Stored data:
═══
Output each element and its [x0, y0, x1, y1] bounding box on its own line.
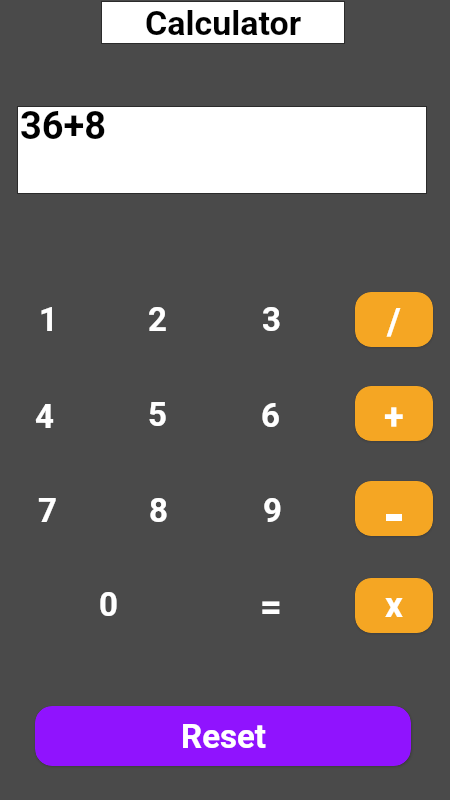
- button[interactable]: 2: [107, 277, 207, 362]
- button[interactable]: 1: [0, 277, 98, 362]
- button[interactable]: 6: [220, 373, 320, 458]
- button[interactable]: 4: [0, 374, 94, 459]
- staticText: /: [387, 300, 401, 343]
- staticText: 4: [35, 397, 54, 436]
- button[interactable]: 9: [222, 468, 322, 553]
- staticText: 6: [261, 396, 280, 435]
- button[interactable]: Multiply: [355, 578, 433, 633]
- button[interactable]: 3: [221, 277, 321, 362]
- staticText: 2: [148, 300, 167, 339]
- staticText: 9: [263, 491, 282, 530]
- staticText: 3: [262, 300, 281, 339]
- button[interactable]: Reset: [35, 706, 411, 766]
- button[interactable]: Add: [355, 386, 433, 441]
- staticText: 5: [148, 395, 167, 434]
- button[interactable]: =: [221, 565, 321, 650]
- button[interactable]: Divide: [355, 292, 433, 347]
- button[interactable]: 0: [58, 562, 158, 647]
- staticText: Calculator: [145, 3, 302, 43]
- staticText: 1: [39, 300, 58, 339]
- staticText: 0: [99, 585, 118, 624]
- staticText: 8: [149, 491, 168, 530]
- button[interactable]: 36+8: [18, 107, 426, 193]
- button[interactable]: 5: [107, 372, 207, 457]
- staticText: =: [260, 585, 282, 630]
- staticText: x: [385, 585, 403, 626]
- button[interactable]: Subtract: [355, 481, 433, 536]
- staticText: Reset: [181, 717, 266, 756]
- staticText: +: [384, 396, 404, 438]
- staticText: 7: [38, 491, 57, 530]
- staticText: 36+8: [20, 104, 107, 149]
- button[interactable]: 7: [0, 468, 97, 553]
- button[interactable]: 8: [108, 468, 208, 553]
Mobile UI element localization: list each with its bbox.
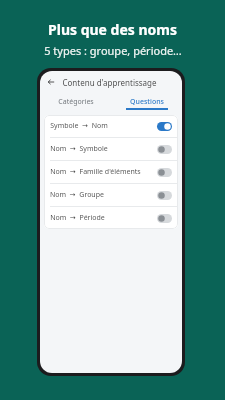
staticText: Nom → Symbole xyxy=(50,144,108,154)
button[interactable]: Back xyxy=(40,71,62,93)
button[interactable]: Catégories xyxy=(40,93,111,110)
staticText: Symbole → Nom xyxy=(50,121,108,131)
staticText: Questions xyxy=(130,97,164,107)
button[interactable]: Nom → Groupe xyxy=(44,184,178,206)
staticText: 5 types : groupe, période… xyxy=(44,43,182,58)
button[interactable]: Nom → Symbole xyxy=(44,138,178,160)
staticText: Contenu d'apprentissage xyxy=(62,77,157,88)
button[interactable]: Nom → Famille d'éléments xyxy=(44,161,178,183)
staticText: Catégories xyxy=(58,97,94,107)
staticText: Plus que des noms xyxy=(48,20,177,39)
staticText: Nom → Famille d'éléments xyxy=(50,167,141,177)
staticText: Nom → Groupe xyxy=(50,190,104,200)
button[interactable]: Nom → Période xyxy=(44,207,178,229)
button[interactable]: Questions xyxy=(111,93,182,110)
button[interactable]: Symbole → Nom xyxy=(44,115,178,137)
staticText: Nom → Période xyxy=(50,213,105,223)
═══
> _To do_: Nothing but the lines from the one that holds "Mobile UI element" through the end of the data should appear, written out exactly, without pictures.

> _Exercise response_:
Mobile UI element localization: list each with its bbox.
staticText: Nom → Symbole xyxy=(50,144,108,154)
button[interactable]: Back xyxy=(40,71,62,93)
button[interactable]: Catégories xyxy=(40,93,111,110)
staticText: Symbole → Nom xyxy=(50,121,108,131)
staticText: Questions xyxy=(130,97,164,107)
button[interactable]: Nom → Groupe xyxy=(44,184,178,206)
staticText: 5 types : groupe, période… xyxy=(44,43,182,58)
button[interactable]: Nom → Symbole xyxy=(44,138,178,160)
staticText: Contenu d'apprentissage xyxy=(62,77,157,88)
button[interactable]: Nom → Famille d'éléments xyxy=(44,161,178,183)
staticText: Catégories xyxy=(58,97,94,107)
staticText: Plus que des noms xyxy=(48,20,177,39)
staticText: Nom → Famille d'éléments xyxy=(50,167,141,177)
staticText: Nom → Groupe xyxy=(50,190,104,200)
button[interactable]: Nom → Période xyxy=(44,207,178,229)
button[interactable]: Questions xyxy=(111,93,182,110)
button[interactable]: Symbole → Nom xyxy=(44,115,178,137)
staticText: Nom → Période xyxy=(50,213,105,223)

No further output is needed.